La musique et le chant constituent l’un des éléments-clés de la pratique alévie. Ils y favorisent la méditation et la découverte de l’intériorité de chacun  qui sont comme le premier stade de cette forme d’audition mystique dont l’enjeu est une sorte d’extase physique et intellectuelle qui permette l’union avec le divin. On appelle cette extase le sema. Il est impossible d’imaginer le Cem alevi (rituel) sans ses chants et sans ses danses.  « La musique a pour effet de nous introduire dans un monde spirituel. Lorsque je joue par exemple ce motif musical qu’on appelle « Hayalleme », tu n’entendras peut-être que trois notes. Pour un Alévi, ce motif lui permet de se retrouver dans un état d’esprit propice au Cem, à un rituel, une prière. »

Il y avait aussi une expression qui reviendrait souvent dans la bouche d’Erdal. « Gönül Defteri ». Un concept assez intraduisible que l’on peut rendre par les carnets du cœur ou les carnets de l’âme, et sur les pages desquels la vie d’un homme s’écrit. Erdal nous expliquerait que la sagesse alévie reposerait sur l’idée que le Quran serait tout autant le texte sacré, le monde-nature, que l’homme lui-même et qu’il s’agirait alors d’expérimenter conjointement ces trois dimensions de l’existence et du sacré.

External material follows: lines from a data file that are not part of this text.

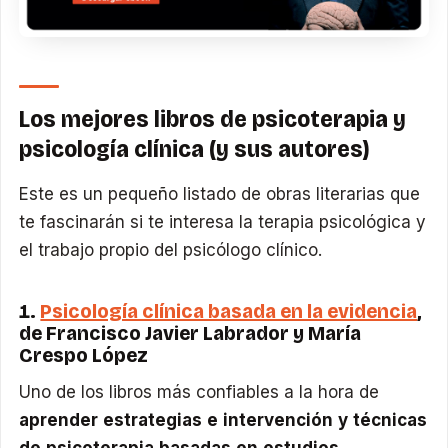
Los mejores libros de psicoterapia y
psicología clínica (y sus autores)
Este es un pequeño listado de obras literarias que
te fascinarán si te interesa la terapia psicológica y
el trabajo propio del psicólogo clínico.
1.
Psicología clínica basada en la evidencia
,
de Francisco Javier Labrador y María
Crespo López
Uno de los libros más confiables a la hora de
aprender estrategias e intervención y técnicas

Ces expériences et les correspondances qu’elles tissent entre elles formeraient la matière de ce carnet intime que chaque individu se doit d’écrire pour être en accord avec lui-même, Dieu et le monde physique.

On mesure ce que ce simple geste de saisir le saz, de le poser sur les genoux, charrie et convoque à lui seul, ce qu’il construit d’invisible dans l’espace, telle une scène avec ses motifs, ses figures, son système de significations, sa liturgie en quelques sortes, et ses lignes de fuites, sa profondeur de champ. On aimait pourtant que la musique s’exécute là, au milieu des joueurs de okey et des buveurs de thé, ou en pantoufle, au milieu des cartons épars qui jonchaient une petite pièce-entrepôt, d’où l’on pouvait entendre les attaques staccato d’un marteau piqueur et le ronronnement d’une bétoneuse. Il me semble qu’elle y bousculait toutes les tentations de la pureté, en faisant coexister dans une belle relation de contiguïté, les gestes qui relèvent généralement du sacré avec ceux du profane. Il était bon, décidément, que cette après-midi balayé d’une pluie fine d’été puisse enfin trouver sa forme et laisser une trace. Même s’il nous faudrait attendre trois ans pour qu’elle puisse vous être montrée.